--- What you have to do ---
When a line of the entries contains the word "markdown", report that line.
******************************
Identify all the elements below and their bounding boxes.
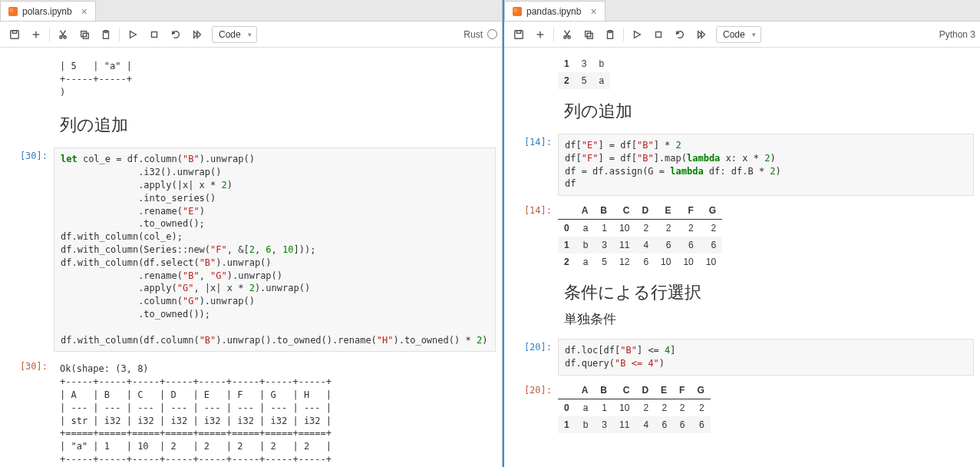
dataframe-table: 13b25a	[558, 55, 610, 89]
tab-label: polars.ipynb	[22, 6, 72, 17]
toolbar: Code Python 3	[504, 22, 980, 48]
svg-rect-17	[516, 30, 520, 33]
svg-rect-25	[587, 33, 592, 38]
copy-button[interactable]	[74, 25, 94, 45]
close-icon[interactable]: ×	[81, 5, 87, 18]
svg-rect-0	[11, 30, 19, 38]
celltype-dropdown[interactable]: Code	[212, 26, 257, 43]
prev-output-df: 13b25a	[504, 54, 980, 91]
output-cell-30: [30]: Ok(shape: (3, 8) +-----+-----+----…	[0, 356, 502, 467]
jupyter-icon	[8, 7, 18, 16]
left-notebook-pane: polars.ipynb × Code Rust | 5 | "a" | +--…	[0, 0, 503, 467]
cut-button[interactable]	[557, 25, 577, 45]
svg-marker-12	[130, 31, 137, 38]
paste-button[interactable]	[96, 25, 116, 45]
code-cell-20[interactable]: [20]: df.loc[df["B"] <= 4] df.query("B <…	[504, 337, 980, 377]
prompt-in: [20]:	[504, 339, 558, 376]
save-button[interactable]	[5, 25, 25, 45]
code-editor[interactable]: let col_e = df.column("B").unwrap() .i32…	[54, 147, 496, 352]
kernel-indicator[interactable]: Python 3	[939, 29, 975, 40]
restart-button[interactable]	[670, 25, 690, 45]
markdown-heading-2[interactable]: 条件による行選択 単独条件	[504, 275, 980, 337]
dataframe-table: ABCDEFG0a11022221b3114666	[558, 382, 711, 433]
kernel-name: Python 3	[939, 29, 975, 40]
dataframe-table: ABCDEFG0a11022221b31146662a5126101010	[558, 202, 722, 270]
tab-pandas[interactable]: pandas.ipynb ×	[504, 1, 605, 21]
stop-button[interactable]	[648, 25, 668, 45]
markdown-heading[interactable]: 列の追加	[504, 94, 980, 132]
svg-rect-29	[656, 31, 662, 37]
code-cell-30[interactable]: [30]: let col_e = df.column("B").unwrap(…	[0, 146, 502, 353]
add-cell-button[interactable]	[26, 25, 46, 45]
svg-rect-8	[81, 31, 87, 36]
code-editor[interactable]: df["E"] = df["B"] * 2 df["F"] = df["B"].…	[558, 134, 974, 196]
markdown-heading[interactable]: 列の追加	[0, 108, 502, 146]
kernel-indicator[interactable]: Rust	[464, 29, 497, 40]
tab-bar: polars.ipynb ×	[0, 0, 502, 22]
output-text: Ok(shape: (3, 8) +-----+-----+-----+----…	[54, 358, 496, 467]
cut-button[interactable]	[53, 25, 73, 45]
svg-rect-16	[515, 30, 523, 38]
heading-text: 列の追加	[60, 114, 490, 137]
svg-rect-24	[586, 31, 591, 36]
kernel-name: Rust	[464, 29, 483, 40]
svg-marker-15	[197, 31, 200, 38]
svg-marker-31	[701, 31, 704, 38]
prompt-out: [30]:	[0, 358, 54, 467]
notebook-content[interactable]: | 5 | "a" | +-----+-----+ ) 列の追加 [30]: l…	[0, 48, 502, 467]
svg-rect-9	[83, 33, 88, 38]
copy-button[interactable]	[579, 25, 599, 45]
restart-button[interactable]	[166, 25, 186, 45]
svg-rect-13	[152, 31, 157, 37]
add-cell-button[interactable]	[530, 25, 550, 45]
heading-text: 条件による行選択	[564, 281, 968, 304]
right-notebook-pane: pandas.ipynb × Code Python 3 13b25a 列の追加	[503, 0, 980, 467]
tab-bar: pandas.ipynb ×	[504, 0, 980, 22]
heading-text: 列の追加	[564, 100, 968, 123]
run-all-button[interactable]	[187, 25, 207, 45]
toolbar: Code Rust	[0, 22, 502, 48]
prompt-in: [30]:	[0, 147, 54, 352]
output-text: | 5 | "a" | +-----+-----+ )	[54, 55, 496, 103]
jupyter-icon	[513, 7, 522, 16]
run-button[interactable]	[123, 25, 143, 45]
close-icon[interactable]: ×	[590, 5, 596, 18]
svg-rect-1	[12, 30, 16, 33]
kernel-status-icon	[487, 29, 497, 39]
output-cell-14: [14]: ABCDEFG0a11022221b31146662a5126101…	[504, 200, 980, 272]
notebook-content[interactable]: 13b25a 列の追加 [14]: df["E"] = df["B"] * 2 …	[504, 48, 980, 467]
stop-button[interactable]	[144, 25, 164, 45]
tab-polars[interactable]: polars.ipynb ×	[0, 1, 96, 21]
celltype-dropdown[interactable]: Code	[716, 26, 761, 43]
svg-marker-28	[635, 31, 641, 38]
subheading-text: 単独条件	[564, 310, 968, 328]
prompt-out: [20]:	[504, 382, 558, 433]
code-editor[interactable]: df.loc[df["B"] <= 4] df.query("B <= 4")	[558, 339, 974, 376]
save-button[interactable]	[509, 25, 529, 45]
paste-button[interactable]	[600, 25, 620, 45]
prompt-in: [14]:	[504, 134, 558, 196]
prev-output-cell: | 5 | "a" | +-----+-----+ )	[0, 54, 502, 104]
code-cell-14[interactable]: [14]: df["E"] = df["B"] * 2 df["F"] = df…	[504, 132, 980, 197]
prompt-out: [14]:	[504, 202, 558, 270]
run-all-button[interactable]	[691, 25, 711, 45]
run-button[interactable]	[627, 25, 647, 45]
tab-label: pandas.ipynb	[526, 6, 581, 17]
output-cell-20: [20]: ABCDEFG0a11022221b3114666	[504, 380, 980, 435]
******************************
--- Solution ---
markdown-heading-2[interactable]: 条件による行選択 単独条件	[504, 275, 980, 337]
markdown-heading[interactable]: 列の追加	[504, 94, 980, 132]
markdown-heading[interactable]: 列の追加	[0, 108, 502, 146]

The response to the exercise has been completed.